**Information given:**
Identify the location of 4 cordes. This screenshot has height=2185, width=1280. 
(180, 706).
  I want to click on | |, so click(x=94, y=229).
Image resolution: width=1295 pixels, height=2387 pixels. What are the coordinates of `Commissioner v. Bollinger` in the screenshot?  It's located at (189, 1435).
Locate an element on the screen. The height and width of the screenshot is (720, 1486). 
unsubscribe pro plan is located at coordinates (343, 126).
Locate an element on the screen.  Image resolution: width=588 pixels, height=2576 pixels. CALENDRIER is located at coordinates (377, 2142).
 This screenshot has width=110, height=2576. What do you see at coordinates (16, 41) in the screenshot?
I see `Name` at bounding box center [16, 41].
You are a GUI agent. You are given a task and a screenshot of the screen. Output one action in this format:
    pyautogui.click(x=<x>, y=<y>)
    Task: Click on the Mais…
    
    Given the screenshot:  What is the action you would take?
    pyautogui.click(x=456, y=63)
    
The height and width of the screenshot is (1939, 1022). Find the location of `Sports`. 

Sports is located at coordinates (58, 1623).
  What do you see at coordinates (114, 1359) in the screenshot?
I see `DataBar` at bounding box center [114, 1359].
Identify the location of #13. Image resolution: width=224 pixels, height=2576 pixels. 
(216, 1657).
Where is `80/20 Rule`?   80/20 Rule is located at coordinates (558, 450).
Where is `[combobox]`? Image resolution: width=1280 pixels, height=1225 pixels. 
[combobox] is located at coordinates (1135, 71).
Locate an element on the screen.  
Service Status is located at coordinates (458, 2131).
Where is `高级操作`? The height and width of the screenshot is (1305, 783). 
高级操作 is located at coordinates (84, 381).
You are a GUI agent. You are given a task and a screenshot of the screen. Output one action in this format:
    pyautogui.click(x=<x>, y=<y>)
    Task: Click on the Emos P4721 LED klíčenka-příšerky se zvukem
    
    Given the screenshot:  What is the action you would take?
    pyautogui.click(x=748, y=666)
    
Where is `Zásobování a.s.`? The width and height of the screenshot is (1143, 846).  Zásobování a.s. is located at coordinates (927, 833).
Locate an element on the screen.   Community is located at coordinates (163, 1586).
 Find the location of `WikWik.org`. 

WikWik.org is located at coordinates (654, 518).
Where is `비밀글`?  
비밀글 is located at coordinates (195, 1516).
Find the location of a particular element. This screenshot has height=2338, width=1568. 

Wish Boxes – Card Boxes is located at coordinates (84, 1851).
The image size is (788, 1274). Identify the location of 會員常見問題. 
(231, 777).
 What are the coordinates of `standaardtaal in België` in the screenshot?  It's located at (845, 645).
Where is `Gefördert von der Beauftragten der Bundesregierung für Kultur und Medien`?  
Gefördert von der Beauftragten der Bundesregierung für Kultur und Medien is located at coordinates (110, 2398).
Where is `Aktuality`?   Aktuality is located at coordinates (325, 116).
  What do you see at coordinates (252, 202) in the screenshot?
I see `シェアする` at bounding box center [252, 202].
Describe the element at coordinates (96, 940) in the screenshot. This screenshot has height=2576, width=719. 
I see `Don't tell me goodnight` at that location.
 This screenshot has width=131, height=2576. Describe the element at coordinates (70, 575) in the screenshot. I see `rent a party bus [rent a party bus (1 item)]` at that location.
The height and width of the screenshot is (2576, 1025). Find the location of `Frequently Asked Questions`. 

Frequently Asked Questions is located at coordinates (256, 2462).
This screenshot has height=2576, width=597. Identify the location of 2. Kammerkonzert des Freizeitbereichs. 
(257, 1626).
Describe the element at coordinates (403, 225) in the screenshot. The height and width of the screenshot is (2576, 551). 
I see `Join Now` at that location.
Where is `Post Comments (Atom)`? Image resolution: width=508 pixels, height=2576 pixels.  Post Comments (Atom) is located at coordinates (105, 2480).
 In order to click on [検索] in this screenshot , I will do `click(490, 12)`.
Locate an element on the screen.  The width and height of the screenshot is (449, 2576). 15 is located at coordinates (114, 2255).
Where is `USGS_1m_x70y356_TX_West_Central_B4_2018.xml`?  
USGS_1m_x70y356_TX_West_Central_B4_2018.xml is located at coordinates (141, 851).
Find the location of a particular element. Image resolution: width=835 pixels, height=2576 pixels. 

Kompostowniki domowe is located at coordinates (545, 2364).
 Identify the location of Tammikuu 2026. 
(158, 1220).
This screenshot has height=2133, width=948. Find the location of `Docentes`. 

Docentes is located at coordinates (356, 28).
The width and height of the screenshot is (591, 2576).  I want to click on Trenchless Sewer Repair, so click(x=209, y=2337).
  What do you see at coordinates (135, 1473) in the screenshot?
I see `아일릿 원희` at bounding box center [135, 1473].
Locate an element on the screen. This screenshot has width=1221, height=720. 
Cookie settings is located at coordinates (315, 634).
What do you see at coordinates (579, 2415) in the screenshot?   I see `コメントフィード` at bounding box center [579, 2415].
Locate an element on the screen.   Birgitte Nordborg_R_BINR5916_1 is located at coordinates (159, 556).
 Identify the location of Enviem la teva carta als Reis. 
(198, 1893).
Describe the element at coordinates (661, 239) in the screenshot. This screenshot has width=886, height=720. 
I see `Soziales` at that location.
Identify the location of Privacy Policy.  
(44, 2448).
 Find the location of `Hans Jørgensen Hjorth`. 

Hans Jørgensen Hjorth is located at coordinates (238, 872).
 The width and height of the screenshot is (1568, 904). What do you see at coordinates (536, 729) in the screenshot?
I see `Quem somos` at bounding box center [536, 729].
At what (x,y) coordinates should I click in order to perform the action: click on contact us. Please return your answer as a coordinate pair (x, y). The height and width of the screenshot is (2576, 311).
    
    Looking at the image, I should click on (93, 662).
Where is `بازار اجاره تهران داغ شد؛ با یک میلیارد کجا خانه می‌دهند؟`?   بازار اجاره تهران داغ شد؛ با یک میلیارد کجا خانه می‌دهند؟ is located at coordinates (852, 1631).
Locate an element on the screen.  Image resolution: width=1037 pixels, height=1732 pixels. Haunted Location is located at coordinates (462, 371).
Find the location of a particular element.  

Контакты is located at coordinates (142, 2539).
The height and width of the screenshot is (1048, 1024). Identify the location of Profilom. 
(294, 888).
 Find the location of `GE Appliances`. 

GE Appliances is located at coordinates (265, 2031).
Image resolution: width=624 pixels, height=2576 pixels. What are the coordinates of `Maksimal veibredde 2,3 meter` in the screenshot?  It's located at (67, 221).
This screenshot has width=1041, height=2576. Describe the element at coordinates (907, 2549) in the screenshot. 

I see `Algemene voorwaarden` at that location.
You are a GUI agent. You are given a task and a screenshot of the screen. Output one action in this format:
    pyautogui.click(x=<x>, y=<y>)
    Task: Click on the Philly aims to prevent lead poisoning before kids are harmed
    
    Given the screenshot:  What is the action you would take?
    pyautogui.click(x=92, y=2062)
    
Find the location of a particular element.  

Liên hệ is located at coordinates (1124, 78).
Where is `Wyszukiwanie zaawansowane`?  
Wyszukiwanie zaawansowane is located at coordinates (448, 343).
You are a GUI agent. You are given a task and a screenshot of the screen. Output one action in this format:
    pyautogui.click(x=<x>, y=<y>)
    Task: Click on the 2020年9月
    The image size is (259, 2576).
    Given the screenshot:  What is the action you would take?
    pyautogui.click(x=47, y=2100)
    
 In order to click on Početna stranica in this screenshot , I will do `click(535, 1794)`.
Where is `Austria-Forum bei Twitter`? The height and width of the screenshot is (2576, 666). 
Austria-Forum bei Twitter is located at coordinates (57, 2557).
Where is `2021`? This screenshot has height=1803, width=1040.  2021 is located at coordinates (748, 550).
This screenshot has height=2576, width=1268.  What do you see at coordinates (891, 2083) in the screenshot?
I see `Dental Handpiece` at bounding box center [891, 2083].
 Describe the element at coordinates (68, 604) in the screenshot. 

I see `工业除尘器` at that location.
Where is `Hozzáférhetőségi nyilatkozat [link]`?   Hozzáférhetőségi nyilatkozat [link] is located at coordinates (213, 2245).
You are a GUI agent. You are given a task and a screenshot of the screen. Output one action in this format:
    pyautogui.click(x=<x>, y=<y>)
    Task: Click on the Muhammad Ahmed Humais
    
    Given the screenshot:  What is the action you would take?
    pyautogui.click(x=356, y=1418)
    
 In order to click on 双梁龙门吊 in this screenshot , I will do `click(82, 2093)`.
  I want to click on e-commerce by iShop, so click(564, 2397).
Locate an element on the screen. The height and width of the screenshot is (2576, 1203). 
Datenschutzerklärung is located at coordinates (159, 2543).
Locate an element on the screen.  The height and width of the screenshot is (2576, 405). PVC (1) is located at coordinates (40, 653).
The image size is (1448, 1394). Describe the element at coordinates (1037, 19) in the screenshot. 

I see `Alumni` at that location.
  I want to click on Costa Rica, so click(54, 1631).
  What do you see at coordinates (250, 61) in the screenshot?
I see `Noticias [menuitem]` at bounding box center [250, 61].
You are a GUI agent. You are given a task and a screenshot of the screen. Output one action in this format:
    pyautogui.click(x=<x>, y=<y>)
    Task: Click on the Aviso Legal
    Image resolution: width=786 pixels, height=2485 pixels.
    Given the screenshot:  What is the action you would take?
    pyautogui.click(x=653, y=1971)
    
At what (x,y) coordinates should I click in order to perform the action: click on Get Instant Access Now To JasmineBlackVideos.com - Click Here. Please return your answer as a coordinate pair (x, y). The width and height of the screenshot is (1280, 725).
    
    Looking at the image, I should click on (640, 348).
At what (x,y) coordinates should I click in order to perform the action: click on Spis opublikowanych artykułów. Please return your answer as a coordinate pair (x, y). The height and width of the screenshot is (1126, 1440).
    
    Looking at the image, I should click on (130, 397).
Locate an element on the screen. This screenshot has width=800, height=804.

**Exercise aim:**
The lines you need run from the one containing "is (1126, 1440)." to the end of the listing. Output exactly those, both ends included.

**Result of the task:**
At what (x,y) coordinates should I click in order to perform the action: click on Spis opublikowanych artykułów. Please return your answer as a coordinate pair (x, y). The height and width of the screenshot is (1126, 1440).
    
    Looking at the image, I should click on (130, 397).
Locate an element on the screen. This screenshot has width=800, height=804.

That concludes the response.